Not that it’s not a dream he doesn’t believe in. But nearly forty five years after being evicted from the very land under discussion, Mr. Delgado has reasons not to want to try and shoot the moon anymore, “If we were under a different society when the profit motive wasn’t everything. Then maybe we could get 100% low income. But that’s not the reality. 450 units is not going to solve the problem. But 450 units for poor people, working class people, is something. It’s something.”
Affordable housing is a fight Margaret Chin has been having for a long time. In fact, just the notion that 50% of SPURA has been given over to affordable housing in perpetuity can be seen as a huge victory for the local community. Not that recent history isn’t without it’s reminders that, “in perpetuity” can be almost as variable as the word “affordable” in this city.
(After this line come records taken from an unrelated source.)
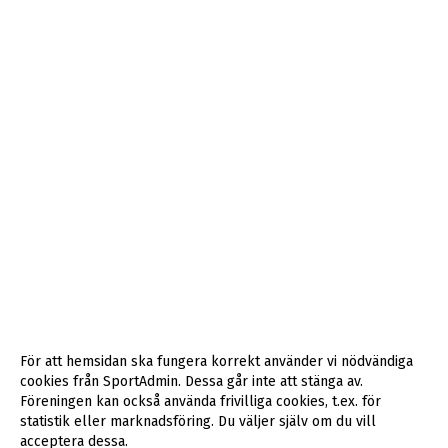
För att hemsidan ska fungera korrekt använder vi nödvändiga
cookies från SportAdmin. Dessa går inte att stänga av.
Föreningen kan också använda frivilliga cookies, t.ex. för
statistik eller marknadsföring. Du väljer själv om du vill
acceptera dessa.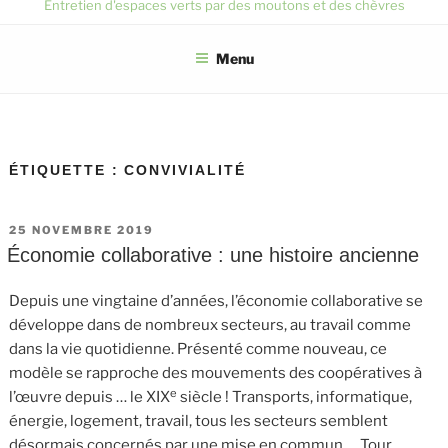
Entretien d'espaces verts par des moutons et des chèvres
Menu
ÉTIQUETTE :
CONVIVIALITÉ
PUBLIÉ
25 NOVEMBRE 2019
LE
Économie collaborative : une histoire ancienne
Depuis une vingtaine d’années, l’économie collaborative se
développe dans de nombreux secteurs, au travail comme
dans la vie quotidienne. Présenté comme nouveau, ce
modèle se rapproche des mouvements des coopératives à
e
l’œuvre depuis … le XIX
siècle ! Transports, informatique,
énergie, logement, travail, tous les secteurs semblent
désormais concernés par une mise en commun … Tour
Just north of the SPURA development site sits The Grand st. Co-Ops. A four building housing complex of nearly 4,000 apartments built over a period of thirty years from the 1930’s to the 1960’s by the labor movement for low and middle income residents. A designation that was, on paper at least, in perpetuity. That is until 1996 when a majority of share holders said, in one testifiers words, “to hell with that,” and threw it all out. The houses now range in the hundred of thousands of dollars, well out of reach of most middle income families. It’s a lesson not lost on some of the speakers at yesterdays meeting, “for the new people living in the SPURA there’s going to be a lot of pressure among themselves to speculate.”
In as much as the economic forces of gentrification seem unavoidable, the social forces surrounding any neighborhood still remain a delicate balancing act. It’s a balancing act that SPURA does it’s best to maintain. As Jet Toomer, a native lower east sider and a strikingly assured young voice from the neighborhood housing and preservation organization GOLES, tells The Observer, “there’s always a tension when we see gentrification happen. We see the split happen between the people who move in and the people who stay, or the people who are forced out. The resentment comes from people seeing their institutions get pushed away. Now the neighborhood is going to change. That’s just the reality of New York. Everything is constantly in flux. But if it doesn’t happen so blatantly in disregard of the people who live there. I think we could create a place where people would feel more comfortable together.”
Any large project like this is going to be a story of compromise. But assuming that SPURA gets the go ahead, and assuming that nothing gets re-worked or railroaded in as the developers start trying to make the cities guidelines fit with the economic realities of building in New York — a big assumption indeed — Ms. Toomer remains hopeful for the future, “The reality is that we’re running out of space. I think SPURA will be a great opportunity if it’s a real reflection of the neighborhood. There are hipsters, there are fake socialites, there’s euro trash, there’s hood, seniors, there’s everything here, which is dope. I hope SPURA could be an accurate reflection of that where people can actually thrive and create culture. I think we’ll have something really good.”